Sophia stands by a fire on a hillside that overlooks the alien community. She looks up at the stars as Simon walks up next to her. She says either "We knew our son would die eventually" or "We knew our sun would die eventually." I thought it was the first one, because she was mopey about Thomas dying, and he was her son. But that would mean that Simon was Thomas's father, which presents a level of complication that the show probably wasn't going for. So I've decided she was probably just talking about their sun instead. Simon asks where Sophia plans to put two billion people and she has some ominous "permanent solution" planned.
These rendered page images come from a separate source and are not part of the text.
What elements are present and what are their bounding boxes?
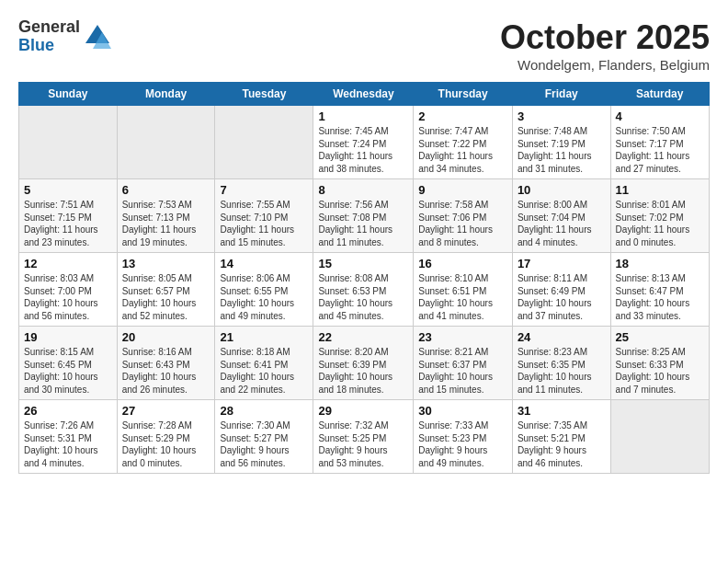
day-cell-26: 26Sunrise: 7:26 AM Sunset: 5:31 PM Dayli… <box>19 400 118 474</box>
day-cell-25: 25Sunrise: 8:25 AM Sunset: 6:33 PM Dayli… <box>610 327 709 400</box>
day-info: Sunrise: 8:25 AM Sunset: 6:33 PM Dayligh… <box>616 346 704 396</box>
day-number: 29 <box>318 404 408 418</box>
day-info: Sunrise: 8:05 AM Sunset: 6:57 PM Dayligh… <box>122 272 210 322</box>
day-info: Sunrise: 7:56 AM Sunset: 7:08 PM Dayligh… <box>318 199 408 248</box>
day-cell-5: 5Sunrise: 7:51 AM Sunset: 7:15 PM Daylig… <box>19 179 118 253</box>
page-header: General Blue October 2025 Wondelgem, Fla… <box>18 18 710 73</box>
day-number: 26 <box>24 404 112 418</box>
day-number: 25 <box>616 330 704 344</box>
day-info: Sunrise: 7:47 AM Sunset: 7:22 PM Dayligh… <box>418 125 507 175</box>
day-info: Sunrise: 8:18 AM Sunset: 6:41 PM Dayligh… <box>220 346 308 396</box>
day-cell-4: 4Sunrise: 7:50 AM Sunset: 7:17 PM Daylig… <box>610 106 709 179</box>
day-number: 12 <box>24 257 112 270</box>
day-cell-3: 3Sunrise: 7:48 AM Sunset: 7:19 PM Daylig… <box>512 106 610 179</box>
day-cell-18: 18Sunrise: 8:13 AM Sunset: 6:47 PM Dayli… <box>610 253 709 327</box>
day-number: 9 <box>418 183 507 197</box>
day-number: 31 <box>518 404 606 418</box>
day-number: 8 <box>318 183 408 197</box>
day-info: Sunrise: 7:35 AM Sunset: 5:21 PM Dayligh… <box>518 419 606 469</box>
day-cell-21: 21Sunrise: 8:18 AM Sunset: 6:41 PM Dayli… <box>215 327 313 400</box>
day-number: 7 <box>220 183 308 197</box>
day-cell-23: 23Sunrise: 8:21 AM Sunset: 6:37 PM Dayli… <box>414 327 513 400</box>
day-cell-11: 11Sunrise: 8:01 AM Sunset: 7:02 PM Dayli… <box>610 179 709 253</box>
day-number: 3 <box>518 109 606 123</box>
day-info: Sunrise: 7:30 AM Sunset: 5:27 PM Dayligh… <box>220 419 308 469</box>
day-cell-2: 2Sunrise: 7:47 AM Sunset: 7:22 PM Daylig… <box>414 106 513 179</box>
empty-cell <box>117 106 215 179</box>
day-number: 10 <box>518 183 606 197</box>
day-number: 23 <box>418 330 507 344</box>
empty-cell <box>610 400 709 474</box>
weekday-monday: Monday <box>117 83 215 106</box>
day-info: Sunrise: 7:28 AM Sunset: 5:29 PM Dayligh… <box>122 419 210 469</box>
day-cell-13: 13Sunrise: 8:05 AM Sunset: 6:57 PM Dayli… <box>117 253 215 327</box>
day-cell-19: 19Sunrise: 8:15 AM Sunset: 6:45 PM Dayli… <box>19 327 118 400</box>
day-info: Sunrise: 8:15 AM Sunset: 6:45 PM Dayligh… <box>24 346 112 396</box>
day-cell-14: 14Sunrise: 8:06 AM Sunset: 6:55 PM Dayli… <box>215 253 313 327</box>
day-cell-17: 17Sunrise: 8:11 AM Sunset: 6:49 PM Dayli… <box>512 253 610 327</box>
day-info: Sunrise: 8:03 AM Sunset: 7:00 PM Dayligh… <box>24 272 112 322</box>
day-info: Sunrise: 7:45 AM Sunset: 7:24 PM Dayligh… <box>318 125 408 175</box>
day-number: 14 <box>220 257 308 270</box>
day-number: 6 <box>122 183 210 197</box>
month-title: October 2025 <box>500 18 710 57</box>
day-cell-29: 29Sunrise: 7:32 AM Sunset: 5:25 PM Dayli… <box>313 400 414 474</box>
day-number: 20 <box>122 330 210 344</box>
week-row-2: 5Sunrise: 7:51 AM Sunset: 7:15 PM Daylig… <box>19 179 710 253</box>
day-cell-20: 20Sunrise: 8:16 AM Sunset: 6:43 PM Dayli… <box>117 327 215 400</box>
empty-cell <box>19 106 118 179</box>
week-row-1: 1Sunrise: 7:45 AM Sunset: 7:24 PM Daylig… <box>19 106 710 179</box>
day-cell-15: 15Sunrise: 8:08 AM Sunset: 6:53 PM Dayli… <box>313 253 414 327</box>
day-cell-1: 1Sunrise: 7:45 AM Sunset: 7:24 PM Daylig… <box>313 106 414 179</box>
day-info: Sunrise: 8:16 AM Sunset: 6:43 PM Dayligh… <box>122 346 210 396</box>
day-number: 13 <box>122 257 210 270</box>
weekday-header-row: SundayMondayTuesdayWednesdayThursdayFrid… <box>19 83 710 106</box>
location: Wondelgem, Flanders, Belgium <box>500 57 710 73</box>
day-info: Sunrise: 7:32 AM Sunset: 5:25 PM Dayligh… <box>318 419 408 469</box>
week-row-5: 26Sunrise: 7:26 AM Sunset: 5:31 PM Dayli… <box>19 400 710 474</box>
title-block: October 2025 Wondelgem, Flanders, Belgiu… <box>500 18 710 73</box>
day-info: Sunrise: 7:33 AM Sunset: 5:23 PM Dayligh… <box>418 419 507 469</box>
logo-general: General <box>18 18 80 37</box>
day-number: 27 <box>122 404 210 418</box>
day-info: Sunrise: 8:11 AM Sunset: 6:49 PM Dayligh… <box>518 272 606 322</box>
day-info: Sunrise: 8:06 AM Sunset: 6:55 PM Dayligh… <box>220 272 308 322</box>
weekday-tuesday: Tuesday <box>215 83 313 106</box>
day-info: Sunrise: 7:50 AM Sunset: 7:17 PM Dayligh… <box>616 125 704 175</box>
day-number: 28 <box>220 404 308 418</box>
day-info: Sunrise: 8:20 AM Sunset: 6:39 PM Dayligh… <box>318 346 408 396</box>
day-info: Sunrise: 7:53 AM Sunset: 7:13 PM Dayligh… <box>122 199 210 248</box>
weekday-saturday: Saturday <box>610 83 709 106</box>
day-cell-28: 28Sunrise: 7:30 AM Sunset: 5:27 PM Dayli… <box>215 400 313 474</box>
day-cell-24: 24Sunrise: 8:23 AM Sunset: 6:35 PM Dayli… <box>512 327 610 400</box>
day-info: Sunrise: 7:26 AM Sunset: 5:31 PM Dayligh… <box>24 419 112 469</box>
day-cell-8: 8Sunrise: 7:56 AM Sunset: 7:08 PM Daylig… <box>313 179 414 253</box>
day-number: 24 <box>518 330 606 344</box>
day-number: 4 <box>616 109 704 123</box>
day-cell-6: 6Sunrise: 7:53 AM Sunset: 7:13 PM Daylig… <box>117 179 215 253</box>
day-cell-22: 22Sunrise: 8:20 AM Sunset: 6:39 PM Dayli… <box>313 327 414 400</box>
day-number: 18 <box>616 257 704 270</box>
day-cell-16: 16Sunrise: 8:10 AM Sunset: 6:51 PM Dayli… <box>414 253 513 327</box>
day-number: 22 <box>318 330 408 344</box>
logo: General Blue <box>18 18 111 55</box>
day-cell-31: 31Sunrise: 7:35 AM Sunset: 5:21 PM Dayli… <box>512 400 610 474</box>
day-number: 30 <box>418 404 507 418</box>
day-cell-7: 7Sunrise: 7:55 AM Sunset: 7:10 PM Daylig… <box>215 179 313 253</box>
day-info: Sunrise: 8:00 AM Sunset: 7:04 PM Dayligh… <box>518 199 606 248</box>
day-info: Sunrise: 8:21 AM Sunset: 6:37 PM Dayligh… <box>418 346 507 396</box>
week-row-3: 12Sunrise: 8:03 AM Sunset: 7:00 PM Dayli… <box>19 253 710 327</box>
weekday-friday: Friday <box>512 83 610 106</box>
logo-blue: Blue <box>18 37 80 55</box>
week-row-4: 19Sunrise: 8:15 AM Sunset: 6:45 PM Dayli… <box>19 327 710 400</box>
calendar-table: SundayMondayTuesdayWednesdayThursdayFrid… <box>18 82 710 474</box>
day-info: Sunrise: 8:08 AM Sunset: 6:53 PM Dayligh… <box>318 272 408 322</box>
day-cell-12: 12Sunrise: 8:03 AM Sunset: 7:00 PM Dayli… <box>19 253 118 327</box>
day-info: Sunrise: 8:01 AM Sunset: 7:02 PM Dayligh… <box>616 199 704 248</box>
day-cell-9: 9Sunrise: 7:58 AM Sunset: 7:06 PM Daylig… <box>414 179 513 253</box>
day-info: Sunrise: 7:55 AM Sunset: 7:10 PM Dayligh… <box>220 199 308 248</box>
day-number: 15 <box>318 257 408 270</box>
day-number: 1 <box>318 109 408 123</box>
weekday-sunday: Sunday <box>19 83 118 106</box>
day-info: Sunrise: 8:23 AM Sunset: 6:35 PM Dayligh… <box>518 346 606 396</box>
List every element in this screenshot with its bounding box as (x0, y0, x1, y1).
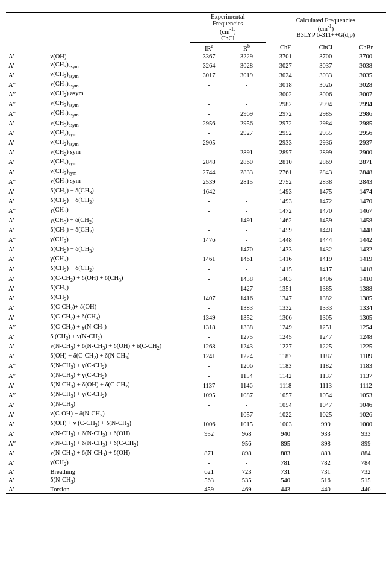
table-row: A′δ(CH3)-1427135113851388 (6, 283, 386, 293)
data-cell: 2900 (346, 148, 386, 157)
table-row: A′Torsion459469443440440 (6, 485, 386, 494)
data-cell: 1419 (346, 254, 386, 264)
data-cell: - (190, 274, 228, 283)
data-cell: 2838 (306, 177, 346, 186)
table-row: A′′ν(CH3) sym25392815275228382843 (6, 177, 386, 186)
data-cell: 621 (190, 468, 228, 476)
data-cell: 3006 (306, 89, 346, 99)
table-row: A′δ(CH3) + δ(CH2)--145914481448 (6, 225, 386, 235)
assignment-cell: δ(OH) + δ(C-CH2) + δ(N-CH3) (48, 351, 190, 361)
data-cell: 1333 (306, 303, 346, 312)
data-cell: 968 (228, 429, 266, 439)
data-cell: - (228, 196, 266, 206)
data-cell: 1006 (190, 419, 228, 429)
data-cell: 940 (266, 429, 306, 439)
symmetry-cell: A′ (6, 167, 48, 177)
table-body: A′ν(OH)33673229370137003700A′ν(CH3)asym3… (6, 52, 386, 494)
table-row: A′δ(C-CH2) + δ(OH) + δ(CH3)-143814031406… (6, 274, 386, 283)
symmetry-cell: A′ (6, 409, 48, 419)
table-row: A′δ(CH2) + δ(CH3)1642-149314751474 (6, 186, 386, 196)
data-cell: 3018 (266, 80, 306, 89)
assignment-cell: ν(N-CH3) + δ(N-CH3) + δ(OH) (48, 449, 190, 458)
symmetry-cell: A′ (6, 342, 48, 351)
ir-col-header: IRa (190, 42, 228, 52)
assignment-cell: ν(CH2) sym (48, 148, 190, 157)
assignment-cell: ν(N-CH3) + δ(N-CH3) + δ(OH) + δ(C-CH2) (48, 342, 190, 351)
data-cell: 2972 (266, 109, 306, 118)
table-row: A′δ(N-CH3)--105410471046 (6, 400, 386, 409)
data-cell: 3027 (266, 60, 306, 70)
data-cell: - (228, 400, 266, 409)
table-row: A′δ(CH3)14071416134713821385 (6, 293, 386, 303)
data-cell: 898 (306, 439, 346, 449)
data-cell: - (190, 458, 228, 468)
data-cell: 2985 (306, 109, 346, 118)
data-cell: 883 (266, 449, 306, 458)
symmetry-cell: A′ (6, 283, 48, 293)
data-cell: - (228, 186, 266, 196)
data-cell: - (190, 99, 228, 109)
assignment-cell: δ(CH2) + δ(CH3) (48, 196, 190, 206)
data-cell: 3026 (306, 80, 346, 89)
data-cell: 1403 (266, 274, 306, 283)
data-cell: 1187 (306, 351, 346, 361)
data-cell: 1458 (346, 216, 386, 225)
data-cell: 1352 (228, 312, 266, 322)
data-cell: 1183 (266, 361, 306, 371)
data-cell: - (190, 409, 228, 419)
data-cell: 2969 (228, 109, 266, 118)
table-row: A′δ (CH3) + ν(N-CH2)-1275124512471248 (6, 332, 386, 342)
data-cell: 2848 (346, 167, 386, 177)
data-cell: 3028 (346, 80, 386, 89)
assignments-header (48, 13, 190, 52)
data-cell: - (190, 128, 228, 138)
symmetry-cell: A′ (6, 157, 48, 167)
data-cell: - (228, 206, 266, 215)
data-cell: 1493 (266, 196, 306, 206)
data-cell: 1406 (306, 274, 346, 283)
data-cell: 781 (266, 458, 306, 468)
data-cell: 1433 (266, 245, 306, 254)
data-cell: - (190, 196, 228, 206)
data-cell: 2899 (306, 148, 346, 157)
assignment-cell: δ(C-CH2) + γ(N-CH3) (48, 323, 190, 332)
data-cell: - (190, 245, 228, 254)
table-row: A′ν(C-OH) + δ(N-CH3)-1057102210251026 (6, 409, 386, 419)
data-cell: 1137 (346, 371, 386, 380)
table-row: A′δ(CH2) + δ(CH3)-1470143314321432 (6, 245, 386, 254)
data-cell: 1112 (346, 380, 386, 390)
symmetry-cell: A′′ (6, 390, 48, 400)
data-cell: 2956 (346, 128, 386, 138)
table-row: A′′ν(CH3)asym--298229942994 (6, 99, 386, 109)
data-cell: 1118 (266, 380, 306, 390)
data-cell: 2972 (266, 119, 306, 128)
data-cell: 1385 (346, 293, 386, 303)
data-cell: 1642 (190, 186, 228, 196)
data-cell: 2815 (228, 177, 266, 186)
data-cell: 1474 (346, 186, 386, 196)
data-cell: 535 (228, 476, 266, 485)
data-cell: 2891 (228, 148, 266, 157)
symmetry-cell: A′ (6, 351, 48, 361)
symmetry-cell: A′ (6, 312, 48, 322)
data-cell: 2927 (228, 128, 266, 138)
data-cell: 1332 (266, 303, 306, 312)
data-cell: 933 (346, 429, 386, 439)
symmetry-cell: A′ (6, 196, 48, 206)
symmetry-cell: A′ (6, 138, 48, 148)
table-row: A′δ(C-CH2)+ δ(OH)-1383133213331334 (6, 303, 386, 312)
data-cell: 1383 (228, 303, 266, 312)
symmetry-cell: A′ (6, 186, 48, 196)
data-cell: 731 (306, 468, 346, 476)
calc-freq-header: Calculated Frequencies(cm-1)B3LYP 6-311+… (266, 13, 386, 43)
data-cell: 1407 (190, 293, 228, 303)
symmetry-cell: A′ (6, 225, 48, 235)
data-cell: 1470 (306, 206, 346, 215)
data-cell: - (190, 400, 228, 409)
table-row: A′ν(CH3)asym29562956297229842985 (6, 119, 386, 128)
data-cell: 1472 (306, 196, 346, 206)
r-col-header: Rb (228, 42, 266, 52)
assignment-cell: γ(CH2) (48, 458, 190, 468)
data-cell: 2744 (190, 167, 228, 177)
data-cell: 516 (306, 476, 346, 485)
Although Simon admits that he disagrees with her decision, he swears loyalty to her. And that settles it, right? Obviously.
Leila shouts at her father about being forced to stay in the alien village. I don't have a lot of sympathy for her, since she's the one who decided to sneak into the meeting in the cathedral. Plus, she's probably still wanted by both the US government and the Holbrook conspiracy, so it might not be a bad idea to stay in a heavily fortified compound for a little bit. And if they're going to kill all humans, there's definitely a benefit in playing up one's alien blood. Michael just says that these are Sophia's orders. He says it will take time to get used to this place, and she freaks out about how long she'll have to stay there. Simon stops by to talk to Michael about how many humans would need to die to make room. I think they're overestimating it. Simon tells Michael that he's leaving and thinks Michael and Leila should come with him so they can warn people. "We'll be labeled traitors forever," says Michael. "I know." "We'll go with you." Leila doesn't get to decide for herself, I guess.